Il y a 80 ans, le 29 avril 1945, les femmes pouvaient voter pour la première fois en France, un événement historique qui a marqué un tournant décisif dans l’histoire de notre démocratie et de la conquête des droits civiques et de l’égalité femmes-hommes. Un anniversaire pour lequel le CESE et l’ONG A Voté ont décidé de s’associer à travers une exposition, visible du 29 avril au 12 mai.
Le Conseil économique, social et environnemental (CESE) que j’ai pris le soin de vous présenter le 30 janvier dernier, et A Voté s’associent pour mettre en lumière les femmes ayant œuvré pour rendre l’accès possible aux urnes et aux postes politiques dans une exposition dédiée au sujet. Celle-ci est née du souhait de rendre hommage à l’engagement civique pour l’égalité des droits civiques et politiques et faire redécouvrir les visages des suffragettes françaises qui se sont mobilisées pour le droit de vote et obtenir le droit d’être élues.

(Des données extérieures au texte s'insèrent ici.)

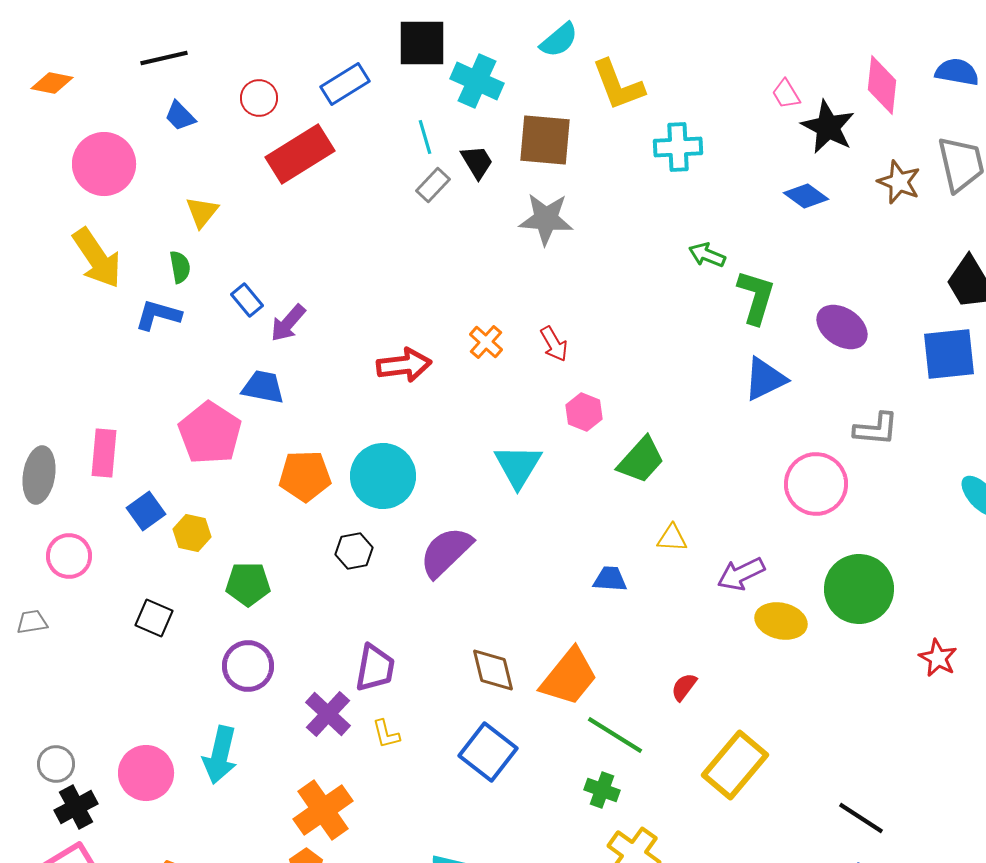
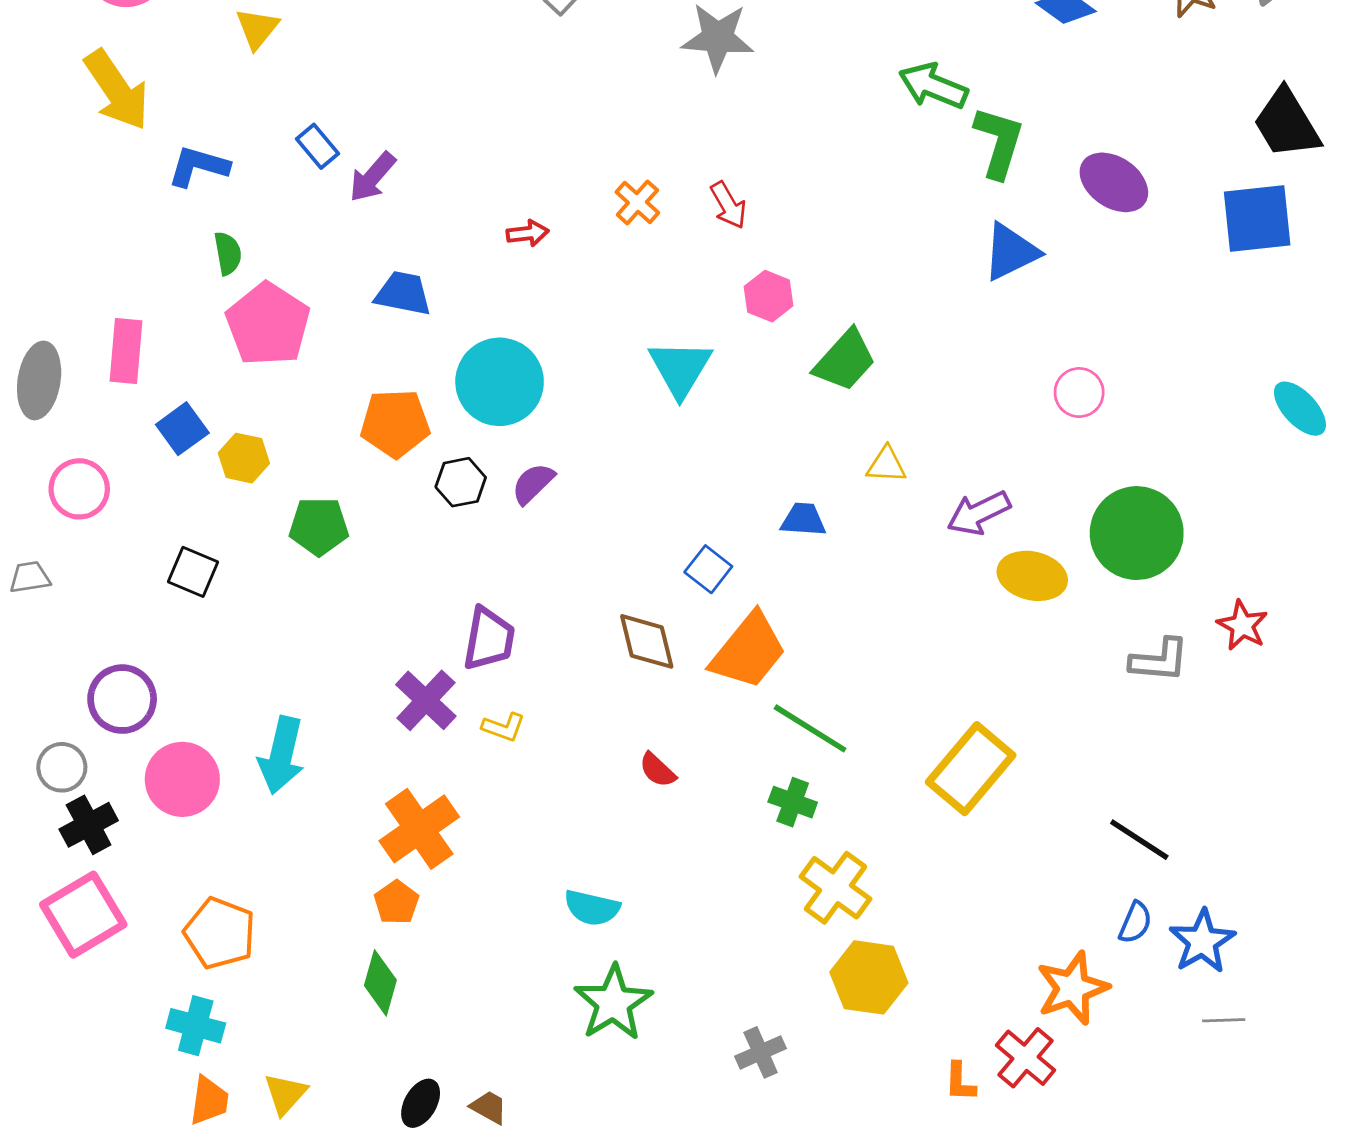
green arrow: (707, 255) -> (933, 86), size x1.4
green semicircle: (180, 267) -> (228, 253), moved
red arrow: (404, 365) -> (528, 233), size x0.6
blue trapezoid: (263, 387) -> (403, 293), moved
gray L-shape: (876, 429) -> (1159, 660), moved
orange pentagon: (305, 476) -> (395, 423), moved
pink circle: (816, 484) -> (1079, 393), size x0.6
purple semicircle: (446, 552) -> (533, 484), moved, size x0.6
purple circle: (248, 666) -> (122, 699), moved
red semicircle: (684, 687) -> (657, 770), moved, turned -84
yellow L-shape: (386, 734) -> (504, 727), turned -56
blue square: (488, 752) -> (708, 569), moved, size x0.6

Un combat qui débute dès 1916
En effet, en 1916, Maurice Barrès dépose une proposition de loi pour accorder le droit de vote aux veuves et mères de soldats tués à la guerre, au nom du « suffrage des morts ». Une loi qui ne sera pas adoptée…
En dépit de plusieurs propositions de loi dans les années 1930, le Sénat s’oppose à tout élargissement du droit de suffrage. Pourtant, les mouvements féministes continuent de se mobiliser, comme l’association « La femme nouvelle » fondée en 1934. Sa présidente, Louise Weiss, se présente symboliquement aux élections municipales de Montmartre en 1935 puis aux législatives de 1936. En 1944, le droit de vote des femmes fait partie des évolutions nécessaires pour tourner la page du régime de Vichy et renouer avec la République. Le général de Gaulle déclare l’égalité des droits politiques entre hommes et femmes. Par ordonnance du 21 avril 1944 prise par le Gouvernement provisoire du général de Gaulle à Alger, les femmes deviennent électrices et éligibles. Ce droit, désormais inscrit dans la Constitution, sera mis en application pour la première fois le 29 avril 1945, il y a 80 ans.

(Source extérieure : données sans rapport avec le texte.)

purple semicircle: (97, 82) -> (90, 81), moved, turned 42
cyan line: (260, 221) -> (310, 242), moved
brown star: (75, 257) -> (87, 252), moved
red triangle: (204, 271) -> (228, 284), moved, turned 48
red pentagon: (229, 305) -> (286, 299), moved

Les Suffragettes étaient aussi françaises
La mémoire collective retient aisément les suffragettes britanniques ou américaines. mais oublie trop souvent les féministes qui, en France, ont ouvert la voie par leur courage et leur détermination. Cinq d’entres elles sont mises à l’honneur dans cette exposition.
Marie Denizard
Pétition, manifestation, Marie Denizard milite pour que les femmes soient dispensées de taxes et d’impôts tant qu’elles seront privées de tout droit politique, car les femmes « n’ont pas à subir les lois ni payer les impôts qu’elles n’ont pas consentis ».
En 1912, un journaliste explique que les aspirations des femmes politiciennes ne peuvent recueillir l’assentiment de la souveraineté populaire car aucune d’entre elles n’est candidate. En réponse, Marie Denizard relève le défi et devient la première femme française à candidater à une élection présidentielle. Inspirée du mouvement des suffragettes anglo-saxonnes, elle mène campagne à l’occasion du scrutin du 17 janvier 1913 et va jusqu’à imprimer des bulletins de vote à son nom.
Hubertine Auclert
Hubertine Auclert a consacré sa vie à l’égalité complète entre les femmes et les hommes sans pouvoir la connaître de son vivant.

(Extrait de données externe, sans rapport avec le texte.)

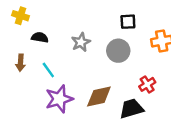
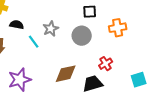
cyan line: (48, 70) -> (34, 42), moved
purple star: (59, 99) -> (20, 80), moved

Elle est aujourd’hui considérée comme une figure centrale dans l’histoire du mouvement des droits des Françaises.
À son époque, elle innove en réclamant la féminisation de certains mots (témoin, avocat, électeur, député, etc.). Alors que le mouvement féministe de l’époque lutte pour libérer les femmes de l’autorité des hommes dans la famille, Hubertine Auclert pense que leur présence à l’Assemblée leur permettra de résoudre ces problèmes en votant les lois elles-même.
Pour médiatiser son combat pour le droit de vote et d’éligibilité, elle se présente, en 1910, avec Marguerite Durand, comme candidate aux élections législatives, suscitant une large couverture des médias.
Louise Weiss
Journaliste, agrégée de lettres, responsable associative et femme politique, Louise Weiss a consacré sa vie à deux combats : la paix et la construction européenne, ainsi que le féminisme.
Activiste de la lutte pour le droit de voter et d’être élue, elle est candidate symbolique aux élections municipales de Montmartre en mai 1935 et transforme des cartons à chapeaux en urnes pour recueillir 18 000 bulletins en sa faveur. L’année suivante elle se présente aux élections législatives à Paris et continue de mener des actions spectaculaires et ironiques pour attirer l’attention de la presse : lâcher de ballons transportant des tracts pendant la coupe de France de football, manifestation sur la piste du Grand Prix de Longchamp…
On dit qu’elle aurait refusé d’intégrer le gouvernement Blum en répondant « j’ai lutté pour être élue, pas pour être nommée ». En 1979, pour la première élection au suffrage direct du Parlement européen, elle est élue eurodéputée. Doyenne du Parlement européen, elle prononcera, à 86 ans, un discours d’ouverture qui restera gravé dans l’histoire.
Madeleine Pelletier
`
Première femme médecin diplômée en psychiatrie de France, Madeleine Pelletier est considérée comme l’une des féministes les plus radicales de son époque.
Via ses écrits et ses actions, elle réclame une égalité complète entre les deux sexes, prône le service militaire pour les femmes, défend le droit à l’avortement et veut détruire l’institution du mariage et de la famille.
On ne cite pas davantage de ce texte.